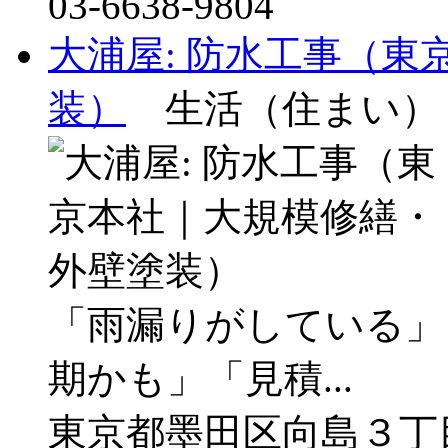
03-6638-9804
大浦屋: 防水工事（
装）
生活（住まい）
「雨漏りがしている」
期かも」「見積...
東京都墨田区向島３丁目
== == ==
Give the material above again exactly as it stands, minus any images.

- RESULT OF THE TASK
03-6638-9804
大浦屋: 防水工事（
装）
生活（住まい）
「雨漏りがしている」
期かも」「見積...
東京都墨田区向島３丁目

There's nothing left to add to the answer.